Ma ognuno di noi, in quanto persona degna di rispetto, non ha forse il diritto di essere riconosciuto come “soggetto della propria vita” fino alla fine, anche in punto di morte? Non è forse dovere del legislatore prevedere una norma che permetta a chiunque si trovi in fin di vita — col proprio consenso oppure col consenso dei familiari (se non si ha più la possibilità materiale di esprimere la propria volontà) — di rifiutare l’accanimento terapeutico oppure anche di richiedere la somministrazione di trattamenti finalizzati alla diminuzione delle proprie sofferenze, anche nel caso in cui questi farmaci possano avere come effetto secondario quello di accelerare l’esito mortale della patologia in atto? Non è giunto il momento di riconoscere a livello giuridico la possibilità per ognuno di noi di redigere direttive anticipate di trattamento?

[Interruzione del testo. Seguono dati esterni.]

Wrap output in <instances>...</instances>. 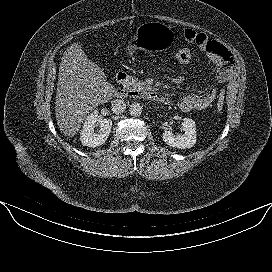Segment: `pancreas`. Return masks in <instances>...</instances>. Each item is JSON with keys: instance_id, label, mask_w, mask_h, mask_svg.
<instances>
[{"instance_id": "obj_1", "label": "pancreas", "mask_w": 272, "mask_h": 272, "mask_svg": "<svg viewBox=\"0 0 272 272\" xmlns=\"http://www.w3.org/2000/svg\"><path fill=\"white\" fill-rule=\"evenodd\" d=\"M143 85L137 78H130V82L126 84V88L129 90H137Z\"/></svg>"}]
</instances>
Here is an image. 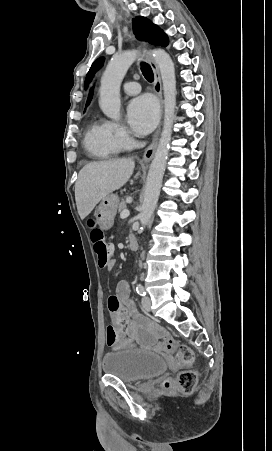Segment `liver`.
<instances>
[{"label": "liver", "instance_id": "liver-1", "mask_svg": "<svg viewBox=\"0 0 272 451\" xmlns=\"http://www.w3.org/2000/svg\"><path fill=\"white\" fill-rule=\"evenodd\" d=\"M134 168L131 158L86 164L75 184V200L81 220L89 216L105 196L122 188L131 178Z\"/></svg>", "mask_w": 272, "mask_h": 451}]
</instances>
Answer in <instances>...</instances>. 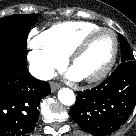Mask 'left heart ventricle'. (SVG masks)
I'll return each mask as SVG.
<instances>
[{
	"instance_id": "left-heart-ventricle-1",
	"label": "left heart ventricle",
	"mask_w": 136,
	"mask_h": 136,
	"mask_svg": "<svg viewBox=\"0 0 136 136\" xmlns=\"http://www.w3.org/2000/svg\"><path fill=\"white\" fill-rule=\"evenodd\" d=\"M114 47L113 37L109 33L98 36L88 49L77 59L73 66L81 77L92 75L102 69L109 61Z\"/></svg>"
}]
</instances>
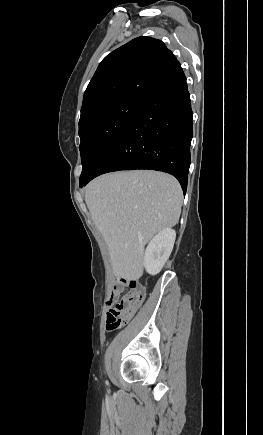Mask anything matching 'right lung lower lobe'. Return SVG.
Instances as JSON below:
<instances>
[{"label":"right lung lower lobe","mask_w":263,"mask_h":435,"mask_svg":"<svg viewBox=\"0 0 263 435\" xmlns=\"http://www.w3.org/2000/svg\"><path fill=\"white\" fill-rule=\"evenodd\" d=\"M193 114L183 70L151 95L131 119L96 171L151 169L175 176L184 192L190 166Z\"/></svg>","instance_id":"1"}]
</instances>
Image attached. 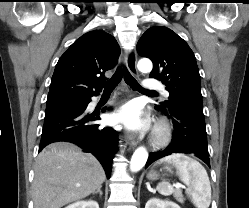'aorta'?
Listing matches in <instances>:
<instances>
[{
	"label": "aorta",
	"mask_w": 249,
	"mask_h": 208,
	"mask_svg": "<svg viewBox=\"0 0 249 208\" xmlns=\"http://www.w3.org/2000/svg\"><path fill=\"white\" fill-rule=\"evenodd\" d=\"M138 69L141 72L147 73L152 70V62L149 59H141L138 62ZM148 159V152L144 147H139L135 150L130 161V170L137 172L141 170Z\"/></svg>",
	"instance_id": "obj_1"
}]
</instances>
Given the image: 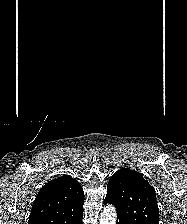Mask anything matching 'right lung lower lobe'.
<instances>
[{
  "mask_svg": "<svg viewBox=\"0 0 187 224\" xmlns=\"http://www.w3.org/2000/svg\"><path fill=\"white\" fill-rule=\"evenodd\" d=\"M70 224H82V216H80L74 220H71Z\"/></svg>",
  "mask_w": 187,
  "mask_h": 224,
  "instance_id": "obj_1",
  "label": "right lung lower lobe"
}]
</instances>
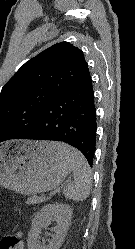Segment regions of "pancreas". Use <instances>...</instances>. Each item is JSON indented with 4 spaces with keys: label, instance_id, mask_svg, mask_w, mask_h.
<instances>
[{
    "label": "pancreas",
    "instance_id": "obj_1",
    "mask_svg": "<svg viewBox=\"0 0 135 249\" xmlns=\"http://www.w3.org/2000/svg\"><path fill=\"white\" fill-rule=\"evenodd\" d=\"M47 199L46 197L44 196H40V197H37V196H33L31 198H28L26 203L29 204V205H32V204H40L42 202H45Z\"/></svg>",
    "mask_w": 135,
    "mask_h": 249
}]
</instances>
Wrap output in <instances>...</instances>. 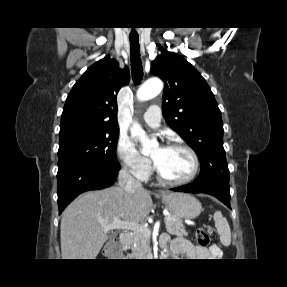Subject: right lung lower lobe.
I'll list each match as a JSON object with an SVG mask.
<instances>
[{
    "label": "right lung lower lobe",
    "mask_w": 287,
    "mask_h": 287,
    "mask_svg": "<svg viewBox=\"0 0 287 287\" xmlns=\"http://www.w3.org/2000/svg\"><path fill=\"white\" fill-rule=\"evenodd\" d=\"M118 170L104 167L78 164L58 171V207L60 213L79 194L111 186Z\"/></svg>",
    "instance_id": "obj_1"
}]
</instances>
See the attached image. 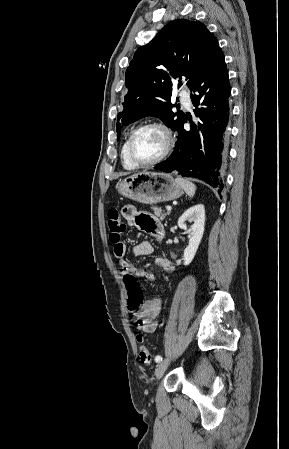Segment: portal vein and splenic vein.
<instances>
[{"label": "portal vein and splenic vein", "mask_w": 289, "mask_h": 449, "mask_svg": "<svg viewBox=\"0 0 289 449\" xmlns=\"http://www.w3.org/2000/svg\"><path fill=\"white\" fill-rule=\"evenodd\" d=\"M166 209H167V211H171L172 208H171V206H167Z\"/></svg>", "instance_id": "obj_1"}]
</instances>
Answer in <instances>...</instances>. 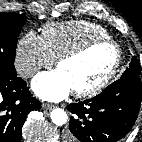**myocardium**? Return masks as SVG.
<instances>
[{
  "label": "myocardium",
  "mask_w": 142,
  "mask_h": 142,
  "mask_svg": "<svg viewBox=\"0 0 142 142\" xmlns=\"http://www.w3.org/2000/svg\"><path fill=\"white\" fill-rule=\"evenodd\" d=\"M102 45H109L114 49L115 60L113 62V65L110 68V70L107 72V74L100 81H98L96 84H94L88 88H85V89L74 90L73 92L77 97L95 96L110 84V82L114 79L115 75L117 74L119 67L121 65L122 51H121L120 46L118 45L117 42H115L112 39L96 38V39L90 40V41L70 50V51L63 53L62 55H60L56 59V67L58 68L60 66V64H62L63 62L77 59V58L85 55L86 53H88L89 51L94 49L95 47L102 46Z\"/></svg>",
  "instance_id": "obj_1"
}]
</instances>
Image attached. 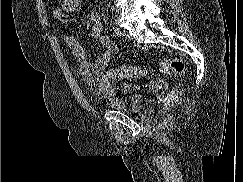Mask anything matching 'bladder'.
<instances>
[{"label":"bladder","mask_w":243,"mask_h":182,"mask_svg":"<svg viewBox=\"0 0 243 182\" xmlns=\"http://www.w3.org/2000/svg\"><path fill=\"white\" fill-rule=\"evenodd\" d=\"M105 105L111 110L137 114L144 109L145 101L138 94H130L126 96L111 97L106 101Z\"/></svg>","instance_id":"31cf9c89"}]
</instances>
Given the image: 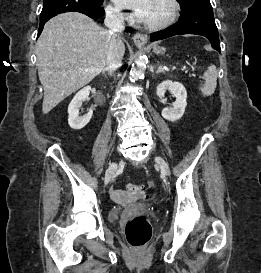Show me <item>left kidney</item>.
Instances as JSON below:
<instances>
[{
  "instance_id": "obj_1",
  "label": "left kidney",
  "mask_w": 261,
  "mask_h": 273,
  "mask_svg": "<svg viewBox=\"0 0 261 273\" xmlns=\"http://www.w3.org/2000/svg\"><path fill=\"white\" fill-rule=\"evenodd\" d=\"M166 90H169L176 97V100L173 107H166L162 110V117L168 121L174 122L179 120L184 114L187 106V92L181 83L166 80L157 86V96L163 98Z\"/></svg>"
}]
</instances>
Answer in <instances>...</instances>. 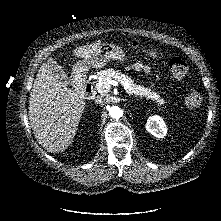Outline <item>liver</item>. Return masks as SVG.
Here are the masks:
<instances>
[{"label": "liver", "mask_w": 221, "mask_h": 221, "mask_svg": "<svg viewBox=\"0 0 221 221\" xmlns=\"http://www.w3.org/2000/svg\"><path fill=\"white\" fill-rule=\"evenodd\" d=\"M100 46L99 42L84 45L74 49L73 55L90 61ZM51 63L57 62L50 57L38 70L28 113L38 143L48 152L58 153L73 142L86 103L78 91L58 80L50 68Z\"/></svg>", "instance_id": "obj_1"}]
</instances>
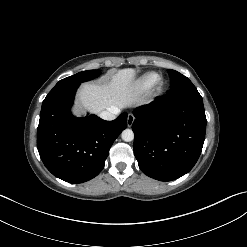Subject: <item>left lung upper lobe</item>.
I'll use <instances>...</instances> for the list:
<instances>
[{"label": "left lung upper lobe", "mask_w": 247, "mask_h": 247, "mask_svg": "<svg viewBox=\"0 0 247 247\" xmlns=\"http://www.w3.org/2000/svg\"><path fill=\"white\" fill-rule=\"evenodd\" d=\"M171 80V90L196 89L192 82L181 73L175 70H168Z\"/></svg>", "instance_id": "obj_1"}]
</instances>
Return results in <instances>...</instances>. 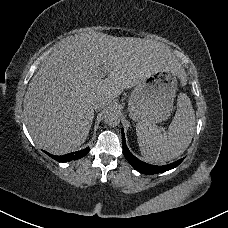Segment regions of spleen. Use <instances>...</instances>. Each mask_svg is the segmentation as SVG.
I'll list each match as a JSON object with an SVG mask.
<instances>
[{"mask_svg":"<svg viewBox=\"0 0 228 228\" xmlns=\"http://www.w3.org/2000/svg\"><path fill=\"white\" fill-rule=\"evenodd\" d=\"M177 107L166 133L144 121L136 125L138 145L146 162L161 164L170 161L182 154L192 141L195 114L187 95H179Z\"/></svg>","mask_w":228,"mask_h":228,"instance_id":"obj_1","label":"spleen"}]
</instances>
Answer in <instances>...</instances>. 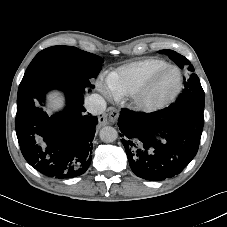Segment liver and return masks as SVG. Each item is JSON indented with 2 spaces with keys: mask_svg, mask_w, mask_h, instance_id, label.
Returning <instances> with one entry per match:
<instances>
[{
  "mask_svg": "<svg viewBox=\"0 0 227 227\" xmlns=\"http://www.w3.org/2000/svg\"><path fill=\"white\" fill-rule=\"evenodd\" d=\"M63 98L58 96L57 94H51L49 96V106L53 110H58L63 107ZM48 113H51V110H48Z\"/></svg>",
  "mask_w": 227,
  "mask_h": 227,
  "instance_id": "liver-1",
  "label": "liver"
}]
</instances>
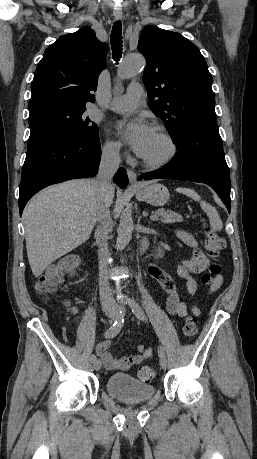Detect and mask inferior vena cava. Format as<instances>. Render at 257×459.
<instances>
[{
    "label": "inferior vena cava",
    "instance_id": "1",
    "mask_svg": "<svg viewBox=\"0 0 257 459\" xmlns=\"http://www.w3.org/2000/svg\"><path fill=\"white\" fill-rule=\"evenodd\" d=\"M120 161L118 148H105L102 151L98 174L94 179L97 185L96 219L100 222L96 234L99 247V288L103 307L114 305V299L107 276V267L110 261L107 239L112 229V219L109 211L111 204L110 194L113 191L111 181L119 167Z\"/></svg>",
    "mask_w": 257,
    "mask_h": 459
}]
</instances>
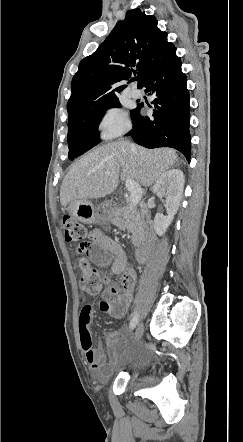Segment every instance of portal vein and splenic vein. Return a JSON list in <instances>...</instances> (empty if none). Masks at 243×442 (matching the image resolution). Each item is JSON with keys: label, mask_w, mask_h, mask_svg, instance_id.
Listing matches in <instances>:
<instances>
[{"label": "portal vein and splenic vein", "mask_w": 243, "mask_h": 442, "mask_svg": "<svg viewBox=\"0 0 243 442\" xmlns=\"http://www.w3.org/2000/svg\"><path fill=\"white\" fill-rule=\"evenodd\" d=\"M126 187L130 192V209L134 208L141 197V187L134 180H127Z\"/></svg>", "instance_id": "obj_1"}]
</instances>
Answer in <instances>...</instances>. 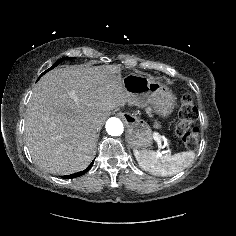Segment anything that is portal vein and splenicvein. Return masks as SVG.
Instances as JSON below:
<instances>
[{
	"label": "portal vein and splenic vein",
	"mask_w": 236,
	"mask_h": 236,
	"mask_svg": "<svg viewBox=\"0 0 236 236\" xmlns=\"http://www.w3.org/2000/svg\"><path fill=\"white\" fill-rule=\"evenodd\" d=\"M68 94L71 98H73L75 100L77 99L74 92H69ZM154 139L157 141L158 144H161L163 142L165 145H167L166 139L163 136L159 135L158 133L154 134ZM167 152H169V151H167Z\"/></svg>",
	"instance_id": "portal-vein-and-splenic-vein-1"
}]
</instances>
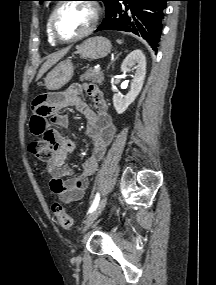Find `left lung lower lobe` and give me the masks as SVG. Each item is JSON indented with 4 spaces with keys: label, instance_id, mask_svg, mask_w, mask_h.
Masks as SVG:
<instances>
[{
    "label": "left lung lower lobe",
    "instance_id": "left-lung-lower-lobe-1",
    "mask_svg": "<svg viewBox=\"0 0 216 285\" xmlns=\"http://www.w3.org/2000/svg\"><path fill=\"white\" fill-rule=\"evenodd\" d=\"M167 1L169 0H112L96 31L132 32L143 37L156 51Z\"/></svg>",
    "mask_w": 216,
    "mask_h": 285
}]
</instances>
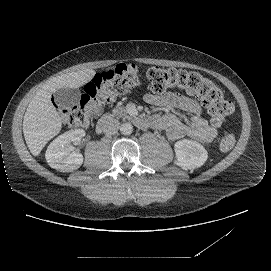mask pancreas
<instances>
[{
    "label": "pancreas",
    "instance_id": "pancreas-1",
    "mask_svg": "<svg viewBox=\"0 0 271 271\" xmlns=\"http://www.w3.org/2000/svg\"><path fill=\"white\" fill-rule=\"evenodd\" d=\"M113 115L114 116H118V117H126L127 116V112L126 110L123 108V107H116L114 110H113ZM102 121V119H101Z\"/></svg>",
    "mask_w": 271,
    "mask_h": 271
}]
</instances>
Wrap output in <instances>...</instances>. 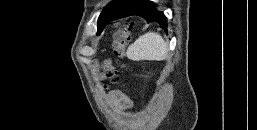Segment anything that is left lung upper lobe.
I'll list each match as a JSON object with an SVG mask.
<instances>
[{
  "mask_svg": "<svg viewBox=\"0 0 257 130\" xmlns=\"http://www.w3.org/2000/svg\"><path fill=\"white\" fill-rule=\"evenodd\" d=\"M129 0H113L110 2L102 11L98 19V29L104 28L106 25L107 18L112 14V12L119 7L125 5Z\"/></svg>",
  "mask_w": 257,
  "mask_h": 130,
  "instance_id": "obj_1",
  "label": "left lung upper lobe"
}]
</instances>
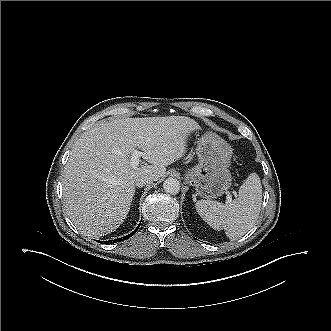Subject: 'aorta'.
Masks as SVG:
<instances>
[{"instance_id": "762f6f07", "label": "aorta", "mask_w": 331, "mask_h": 331, "mask_svg": "<svg viewBox=\"0 0 331 331\" xmlns=\"http://www.w3.org/2000/svg\"><path fill=\"white\" fill-rule=\"evenodd\" d=\"M180 183L177 179L169 177L163 183L164 191L171 195H176L180 192Z\"/></svg>"}]
</instances>
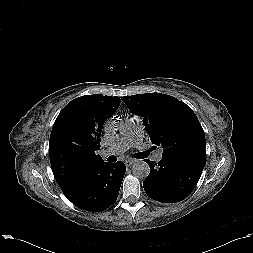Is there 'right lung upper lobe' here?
I'll use <instances>...</instances> for the list:
<instances>
[{"mask_svg": "<svg viewBox=\"0 0 253 253\" xmlns=\"http://www.w3.org/2000/svg\"><path fill=\"white\" fill-rule=\"evenodd\" d=\"M119 105V97L85 95L69 102L59 113L50 135L49 155L60 187L104 162L96 155L102 127Z\"/></svg>", "mask_w": 253, "mask_h": 253, "instance_id": "obj_1", "label": "right lung upper lobe"}]
</instances>
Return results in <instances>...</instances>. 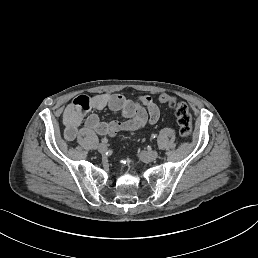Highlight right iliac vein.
<instances>
[{
  "label": "right iliac vein",
  "instance_id": "1",
  "mask_svg": "<svg viewBox=\"0 0 258 258\" xmlns=\"http://www.w3.org/2000/svg\"><path fill=\"white\" fill-rule=\"evenodd\" d=\"M96 150H97V152H99V153H101V154H104V153L107 152L108 147H107L106 144L101 143V144L97 145Z\"/></svg>",
  "mask_w": 258,
  "mask_h": 258
}]
</instances>
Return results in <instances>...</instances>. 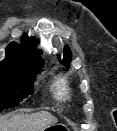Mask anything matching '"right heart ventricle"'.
<instances>
[{
    "label": "right heart ventricle",
    "mask_w": 117,
    "mask_h": 131,
    "mask_svg": "<svg viewBox=\"0 0 117 131\" xmlns=\"http://www.w3.org/2000/svg\"><path fill=\"white\" fill-rule=\"evenodd\" d=\"M55 91L59 96H65L69 93V86L67 80L58 78L55 83Z\"/></svg>",
    "instance_id": "e07e8e85"
}]
</instances>
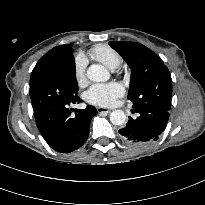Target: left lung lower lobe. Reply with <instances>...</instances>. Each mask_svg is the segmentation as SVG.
Wrapping results in <instances>:
<instances>
[{"label":"left lung lower lobe","instance_id":"0a47b994","mask_svg":"<svg viewBox=\"0 0 205 205\" xmlns=\"http://www.w3.org/2000/svg\"><path fill=\"white\" fill-rule=\"evenodd\" d=\"M136 119L129 117L126 126L119 130L121 139L129 144L142 146L156 141L166 128L169 111L159 108L134 109Z\"/></svg>","mask_w":205,"mask_h":205}]
</instances>
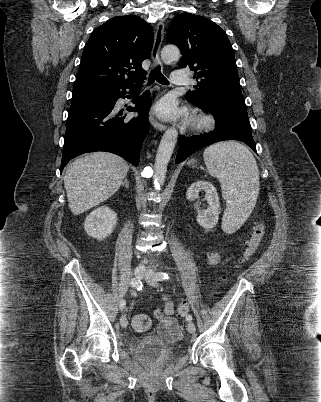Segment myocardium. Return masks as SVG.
<instances>
[{"mask_svg": "<svg viewBox=\"0 0 321 402\" xmlns=\"http://www.w3.org/2000/svg\"><path fill=\"white\" fill-rule=\"evenodd\" d=\"M216 126L214 116L205 113H196L190 120V127L197 132H209Z\"/></svg>", "mask_w": 321, "mask_h": 402, "instance_id": "1", "label": "myocardium"}]
</instances>
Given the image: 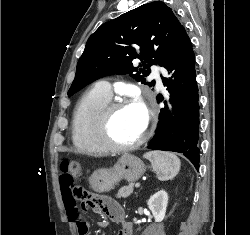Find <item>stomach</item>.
Wrapping results in <instances>:
<instances>
[{
	"instance_id": "1",
	"label": "stomach",
	"mask_w": 250,
	"mask_h": 235,
	"mask_svg": "<svg viewBox=\"0 0 250 235\" xmlns=\"http://www.w3.org/2000/svg\"><path fill=\"white\" fill-rule=\"evenodd\" d=\"M146 171L140 158L132 154H123L117 163L109 169H99L90 178V186L97 193H106L114 189L121 181H137Z\"/></svg>"
}]
</instances>
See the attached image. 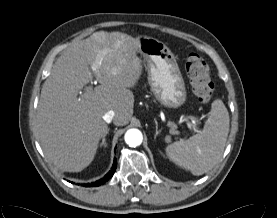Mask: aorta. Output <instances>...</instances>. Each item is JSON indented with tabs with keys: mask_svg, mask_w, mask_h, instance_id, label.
I'll return each mask as SVG.
<instances>
[{
	"mask_svg": "<svg viewBox=\"0 0 277 218\" xmlns=\"http://www.w3.org/2000/svg\"><path fill=\"white\" fill-rule=\"evenodd\" d=\"M125 142L130 146V147H137L139 145H141L142 140H143V136L140 130L138 129H129L126 133H125Z\"/></svg>",
	"mask_w": 277,
	"mask_h": 218,
	"instance_id": "obj_1",
	"label": "aorta"
}]
</instances>
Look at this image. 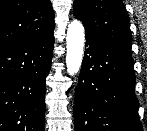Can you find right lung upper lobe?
Masks as SVG:
<instances>
[{
  "mask_svg": "<svg viewBox=\"0 0 147 131\" xmlns=\"http://www.w3.org/2000/svg\"><path fill=\"white\" fill-rule=\"evenodd\" d=\"M50 0H0V52L53 32Z\"/></svg>",
  "mask_w": 147,
  "mask_h": 131,
  "instance_id": "1",
  "label": "right lung upper lobe"
}]
</instances>
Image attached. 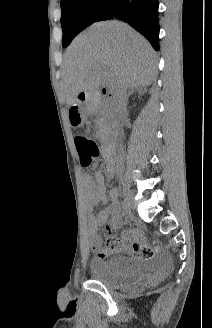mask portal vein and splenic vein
I'll return each mask as SVG.
<instances>
[{"label":"portal vein and splenic vein","mask_w":212,"mask_h":328,"mask_svg":"<svg viewBox=\"0 0 212 328\" xmlns=\"http://www.w3.org/2000/svg\"><path fill=\"white\" fill-rule=\"evenodd\" d=\"M102 68H104V69H105V66H103ZM102 68H101L100 70H102ZM105 74H106V75H109V73H108V72H106Z\"/></svg>","instance_id":"obj_1"}]
</instances>
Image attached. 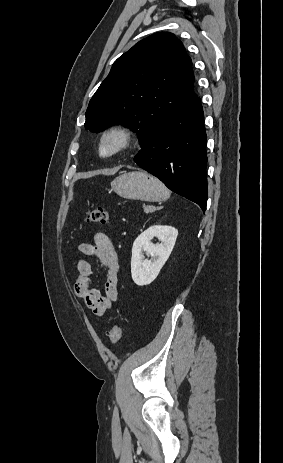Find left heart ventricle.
I'll return each instance as SVG.
<instances>
[{"instance_id":"1","label":"left heart ventricle","mask_w":283,"mask_h":463,"mask_svg":"<svg viewBox=\"0 0 283 463\" xmlns=\"http://www.w3.org/2000/svg\"><path fill=\"white\" fill-rule=\"evenodd\" d=\"M111 144L112 143H109L107 146H106V149H109L111 147Z\"/></svg>"}]
</instances>
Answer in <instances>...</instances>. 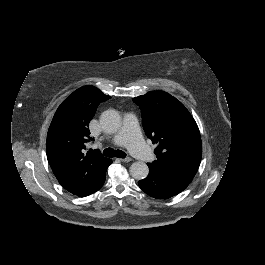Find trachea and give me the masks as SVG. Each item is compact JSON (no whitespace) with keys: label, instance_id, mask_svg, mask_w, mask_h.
<instances>
[{"label":"trachea","instance_id":"trachea-1","mask_svg":"<svg viewBox=\"0 0 265 265\" xmlns=\"http://www.w3.org/2000/svg\"><path fill=\"white\" fill-rule=\"evenodd\" d=\"M103 155L109 158H126V153L121 150H113L112 148H106L103 151Z\"/></svg>","mask_w":265,"mask_h":265}]
</instances>
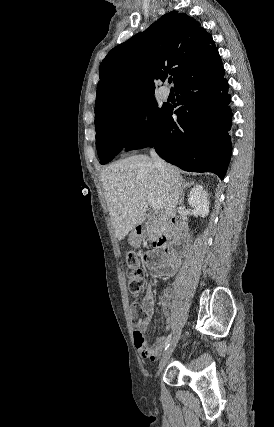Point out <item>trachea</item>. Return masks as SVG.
Returning <instances> with one entry per match:
<instances>
[{"mask_svg":"<svg viewBox=\"0 0 274 427\" xmlns=\"http://www.w3.org/2000/svg\"><path fill=\"white\" fill-rule=\"evenodd\" d=\"M172 82V79H169V83H171Z\"/></svg>","mask_w":274,"mask_h":427,"instance_id":"obj_1","label":"trachea"}]
</instances>
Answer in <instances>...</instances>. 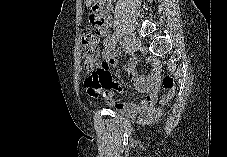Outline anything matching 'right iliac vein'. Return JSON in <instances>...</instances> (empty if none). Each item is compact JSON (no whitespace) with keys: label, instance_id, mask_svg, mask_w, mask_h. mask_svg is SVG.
Listing matches in <instances>:
<instances>
[{"label":"right iliac vein","instance_id":"obj_1","mask_svg":"<svg viewBox=\"0 0 227 157\" xmlns=\"http://www.w3.org/2000/svg\"><path fill=\"white\" fill-rule=\"evenodd\" d=\"M127 41H128V46H126V49L128 47L131 49V51H136L141 45L139 39L136 37L127 38Z\"/></svg>","mask_w":227,"mask_h":157}]
</instances>
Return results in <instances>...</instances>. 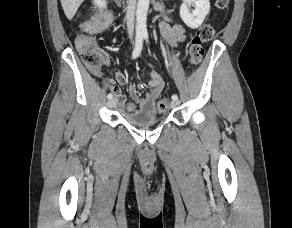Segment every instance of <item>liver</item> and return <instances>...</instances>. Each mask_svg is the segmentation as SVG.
<instances>
[{
    "instance_id": "obj_1",
    "label": "liver",
    "mask_w": 292,
    "mask_h": 228,
    "mask_svg": "<svg viewBox=\"0 0 292 228\" xmlns=\"http://www.w3.org/2000/svg\"><path fill=\"white\" fill-rule=\"evenodd\" d=\"M83 1L84 0H60L68 20H71L74 17Z\"/></svg>"
}]
</instances>
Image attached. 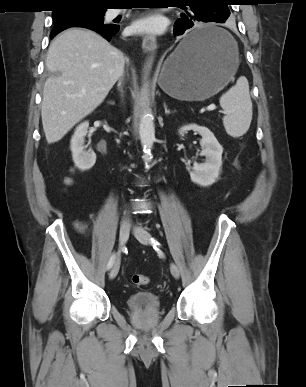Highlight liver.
Segmentation results:
<instances>
[{"mask_svg": "<svg viewBox=\"0 0 306 387\" xmlns=\"http://www.w3.org/2000/svg\"><path fill=\"white\" fill-rule=\"evenodd\" d=\"M124 63L122 52L88 29H68L51 42L46 67L55 75L45 82L41 107L49 144L61 140L104 101Z\"/></svg>", "mask_w": 306, "mask_h": 387, "instance_id": "obj_1", "label": "liver"}]
</instances>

Compito del medico, ci spiega il professor Sabatelli citando Pio XII, è lenire le sofferenze, anche quando i farmaci dovessero accelerare la morte di un paziente. È la celebre “teoria del doppio effetto”, nota ai filosofi morali sin dall’epoca di San Tommaso, che permette di distinguere chiaramente tra il “far morire” e il “lasciar morire”, “l’eutanasia attiva” e “l’eutanasia passiva”, “l’eutanasia diretta” e “l’eutanasia indiretta”, senza mai dimenticare che questo termine così controverso, eutanasia, significa letteralmente “buona morte”, e che morire bene è quello cui anela ciascuno di noi.
Lo sa bene chi conosce la sofferenza — la vede, la tocca, la sente, la vive, direttamente o indirettamente, sulla propria pelle o immedesimandosi nel dolore di chi ci è caro o di chi attende le nostre cure. Lo sanno i pazienti e lo sanno i familiari dei pazienti; lo sanno i medici e lo sanno le infermiere; lo sanno, in fondo, tutti coloro che l’umanità l’attraversano evitando di giudicarla. Ce lo ricorda Mario Sabatelli, criticando fermamente quei medici che si arrogano il diritto di intubare malati che hanno detto di no, talvolta per ignoranza, talvolta per presunzione. Ce lo mostra Beppino Englaro, portando avanti per 5.750 giorni e notti la battaglia del “ben morire” nel nome e nella dignità di sua figlia Eluana — lo avrebbe fatto chiunque, continua a ripetere ancora oggi Beppino, dicendo che ora può ricominciare a dormire di notte, prima no, non poteva, doveva difendere la sua bambina. Ma non tutti avrebbero avuto la sua forza e il suo coraggio, ed è giunto il momento di avere una legge che sancisca, per tutti, il diritto al rispetto della propria umanità.”